Господин Лебатар де Премон наблюдал за ним, скрестив руки на груди.
Через десять минут послышался приглушенный высокой травой стук копыт и появился Сальватор. Одной рукой он вел под уздцы коня графа, а в другой нес железный ломик.
– Готово, шеф, – сказал Жан Торо. – Все сделано на совесть, я отвечаю за свои слова!
– Я и не сомневаюсь, Жан, – сказал в ответ Сальватор. – А теперь, поскольку мы повезем мсье на его же лошади, возьми вот этот ломик и пойди открой решетку.
На коне были уздечка и трензель. Сняв трензель и тонкий кожаный ремешок, наши друзья усадили графа де Вальженеза на лошадь.
– Вот так! – сказал Сальватор. – А теперь в путь!
Туссен взял лошадь под уздцы, и все направились к решетке входных ворот.
Жан Торо, держа лом, словно швейцарец на карауле, стоял рядом с уже открытой решеткой.
Сальватор подошел к нему.
– Ты знаешь хижину у реки? – спросил он.
– Ту, где мы собирались пару недель тому назад?
– Точно.
– Как дом моей матери, мсье Сальватор.
– Отлично! Вот туда вы и отвезете аккуратненько графа.
– Там есть кровать: ему понравится.
– Вы с Туссеном останетесь его сторожить.
– Понятно.
– Там в шкафу есть провизия на пару дней: мясо, хлеб и вино.
– На пару дней… Значит, мы будем сторожить его там два дня?
– Да… Если он захочет есть или пить, вы откроете ему рот, развяжете руки и дадите ему поесть и попить.
– Это правильно. Жить все хотят.
– Это плохая поговорка, Жан Торо. Она защищает жизнь мошенников.
– Ах, да!.. Но если вы не хотите, чтобы он жил, мсье Сальватор, – снова произнес Жан Торо, делая жест, словно он нажимает большим пальцем на горло другому человеку, – вам надо сказать только слово, сами понимаете.
– Несчастный! – произнес Сальватор, будучи не в силах сдержать улыбку при виде этой слепой преданности.

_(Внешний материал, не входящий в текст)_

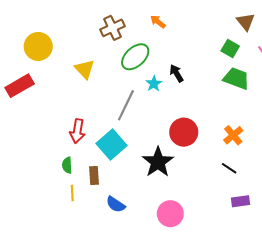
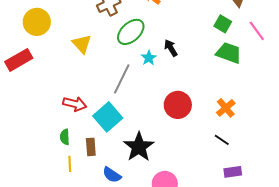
red arrow: (77, 131) -> (75, 104), turned -85
black star: (158, 162) -> (139, 147), moved

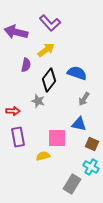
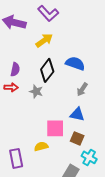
purple semicircle: (26, 65) -> (15, 69), moved
red arrow: (13, 111) -> (11, 87), moved
purple rectangle: (18, 137) -> (16, 158), moved
brown square: (92, 144) -> (77, 138), moved

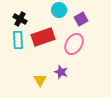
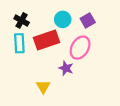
cyan circle: (59, 10) -> (63, 19), moved
purple star: (61, 72) -> (66, 68), moved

– Вы этого не хотите? Тогда не будем больше об этом, – сказал Жан Торо.
Сальватор уже направился было к Туссену Лувертюру и генералу, стоявшим рядом с лошадью, на которой сидел связанный молодой граф.
Но Жан Торо остановил его.
– Кстати, мсье Сальватор…
– Что еще?
– Когда мы должны будем его отпустить?
– Послезавтра в это же время. И позаботьтесь не только о человеке, но и о лошади.
– Позаботимся, мсье Сальватор, обязательно позаботимся, – сказал Жан Торо. – Будьте уверены, лошадь более человека стоит, чтобы о ней позаботились!
– В полночь вы поставите оседланную лошадь перед дверью хижины. Один из вас развяжет пленника, другой откроет ему дверь. Вы дадите ему уехать и пожелаете счастливого пути.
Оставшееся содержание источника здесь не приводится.